I got curious and looked it up. All the arable land in the world comes to 1.380 billion hectares. Fukushima cost us about 100,000 hectares of arable land and who knows how much seafood. You could call the half-life ten years and not be insanely wrong. Losing 10% of the arable land in the world would be a science fiction-level big deal, so let’s say 1% is enough that we’d start wishing we hadn’t.

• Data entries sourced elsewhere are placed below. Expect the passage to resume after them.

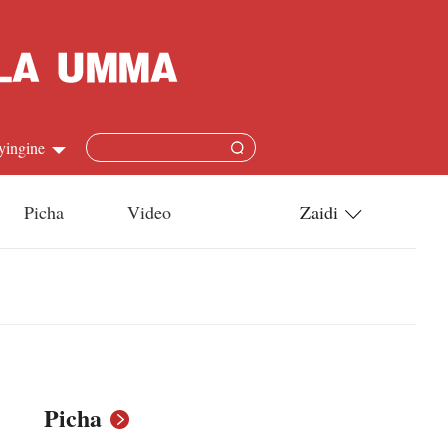
yingine
Picha
Video
Zaidi
h
Utamaduni
語
Teknolojia
s
l
Picha
язык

If we’re killing off 1.38 x 10^7 hectares at the rate of 1.0×10^4 every year you start seeing that the Earth is big but not big enough for this shit. I guess we can put the plants in the irradiated areas and save some space that way, but seriously, this is like the Deepwater Horizon. You got to look at how it’s actually going instead of how it should be going. Yes, people should not be crazy enough to build poorly maintained nuclear power plants in a tsunami zone. But they totally are.

How many nuclear power plants do we have in, literally in, the San Andreas Fault? Not next to, in.

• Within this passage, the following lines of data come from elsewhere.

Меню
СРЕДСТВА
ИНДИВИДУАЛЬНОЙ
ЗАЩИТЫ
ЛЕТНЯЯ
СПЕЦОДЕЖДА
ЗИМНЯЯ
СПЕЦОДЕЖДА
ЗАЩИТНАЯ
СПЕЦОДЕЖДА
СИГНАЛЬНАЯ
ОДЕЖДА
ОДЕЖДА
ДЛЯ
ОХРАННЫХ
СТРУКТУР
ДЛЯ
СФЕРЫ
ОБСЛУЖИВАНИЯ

How many do we have next to the Mississippi? Even though it is no mystery at all what caused the New Cairo quake nor any mystery that it’s gonna happen again.

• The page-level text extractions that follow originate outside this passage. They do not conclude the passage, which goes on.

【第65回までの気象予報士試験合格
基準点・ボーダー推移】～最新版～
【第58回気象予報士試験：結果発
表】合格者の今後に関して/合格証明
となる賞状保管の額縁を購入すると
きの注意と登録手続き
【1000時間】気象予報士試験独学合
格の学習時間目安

Noting the terrible planning and maintenance is tantamount to admitting that we have no influence whatsoever over this decision, but the fact remains. I was totally pro-nuclear — I mean, France does it! I can’t say no to France — but Fukushima shook my faith.

Solar looks pretty good to me, guys. It’s technically nuclear power except your nuclear power is where it belongs, 93 million miles away from you.